Farmers in Vietnam are being forced off their land for the equivalent of just one just a few thousand dollars each to make room for a $1.5 billion Trump golf course.
As Vietnam was trying to finalize a trade deal to prevent President Donald Trump from imposing crippling tariffs on Vietnamese products, the country agreed to fast-track approvals to build a Trump-branded golf course on a 2,450-acre site in Hung Yen province, near the capital of Hanoi, Reuters reported.
Originally, the developers—a Vietnamese real estate company called Kinhbah City—had planned to pay thousands of villagers more than $500 million to leave the land, which many have relied on for decades for their livelihoods, according to Reuters.
Now, the farmers are being paid $3,200—less than the average annual salary in Vietnam—and being given a few months’ worth of rice provisions, sources told the news outlet. After a lifetime of growing bananas, peaches, longan, and other crops, they worry they will not be able to find new jobs.

There is no room for negotiation, as Vietnam’s Communist government manages the farmland. Farmers are assigned small plots for long-term use, and can be taken away again when the government decides, according to Reuters.
In May, President Trump’s son Eric attended a groundbreaking ceremony for the project, which is being financed and developed by a Vietnamese real estate company called Kinhbac City.
The developer paid the Trump Organization $5 million for brand licensing rights, and Trump’s family business will run the club once it’s completed. The farmer compensation is being handled by the developer, according to Reuters.

The president claims the Hanoi club and other international Trump real estate deals don’t represent a conflict of interest with presidential duties because Trump’s assets in the business are held in a trust managed by his children.
The income, however, still accrues to the president, meaning both he and his children are getting rich from the deals.
One farmer told Reuters he would have accepted a low compensation rate for leaving if the land were to be used to build roads or other public infrastructure.

“But this is a business project,” he said. “I don’t know how that would contribute to people’s life.”
Representatives for Vietnam’s agriculture ministry, the Trump Organization, and Kinhbac City did not reply to questions from Reuters about the compensation rates. The Daily Beast has reached out to the White House and the Trump Organization for comment.
In June, Eric Trump told the Financial Times, “If there’s one family that hasn’t profited off politics, it’s the Trump family.”
It was a bold claim considering the massive real estate and cryptocurrency deals the family has inked in the months since Trump won re-election.
In December, Eric Trump revealed that a new Trump Tower was being built in Jeddah, Saudi Arabia.
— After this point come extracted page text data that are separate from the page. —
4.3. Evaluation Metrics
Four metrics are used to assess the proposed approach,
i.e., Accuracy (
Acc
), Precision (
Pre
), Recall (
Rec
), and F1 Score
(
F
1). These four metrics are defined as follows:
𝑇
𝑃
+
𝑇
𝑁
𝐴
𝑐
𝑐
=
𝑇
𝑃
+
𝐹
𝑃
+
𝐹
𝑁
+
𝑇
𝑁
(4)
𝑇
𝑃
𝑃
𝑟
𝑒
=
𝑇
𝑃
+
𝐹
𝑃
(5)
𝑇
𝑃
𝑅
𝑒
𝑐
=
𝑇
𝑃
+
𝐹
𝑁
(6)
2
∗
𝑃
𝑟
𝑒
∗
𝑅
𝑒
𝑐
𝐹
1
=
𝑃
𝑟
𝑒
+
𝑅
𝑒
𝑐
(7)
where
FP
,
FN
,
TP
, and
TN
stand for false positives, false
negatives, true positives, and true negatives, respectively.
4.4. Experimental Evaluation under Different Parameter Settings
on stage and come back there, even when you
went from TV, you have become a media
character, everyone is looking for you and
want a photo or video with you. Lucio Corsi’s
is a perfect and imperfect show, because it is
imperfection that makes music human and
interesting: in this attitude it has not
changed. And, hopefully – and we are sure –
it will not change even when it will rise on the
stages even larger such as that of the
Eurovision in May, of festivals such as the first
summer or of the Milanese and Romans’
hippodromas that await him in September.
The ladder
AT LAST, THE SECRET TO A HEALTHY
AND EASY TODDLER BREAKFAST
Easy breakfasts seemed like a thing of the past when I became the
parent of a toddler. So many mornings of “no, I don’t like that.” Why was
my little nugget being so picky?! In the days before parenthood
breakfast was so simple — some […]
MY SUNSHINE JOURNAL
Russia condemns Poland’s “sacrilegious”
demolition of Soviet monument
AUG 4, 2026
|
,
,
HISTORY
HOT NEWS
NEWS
In May, plans were announced for a Trump-branded luxury golf course in Qatar that will be part of a $5.5 billion development project, and a $1 billion Trump hotel and residence was announced in Dubai.
Before Trump took office, a New York judge had ordered The Trump Organization to pay $350 million in penalties for fraud after the company was found liable for vastly overstating the value of its real estate holdings to obtain more favorable loan terms.
Now, Eric Trump says the Trump Organization is worth $8 billion to $12 billion, according to the Financial Times. The family’s crypto holdings have also come to rival its real estate portfolio, the paper reported.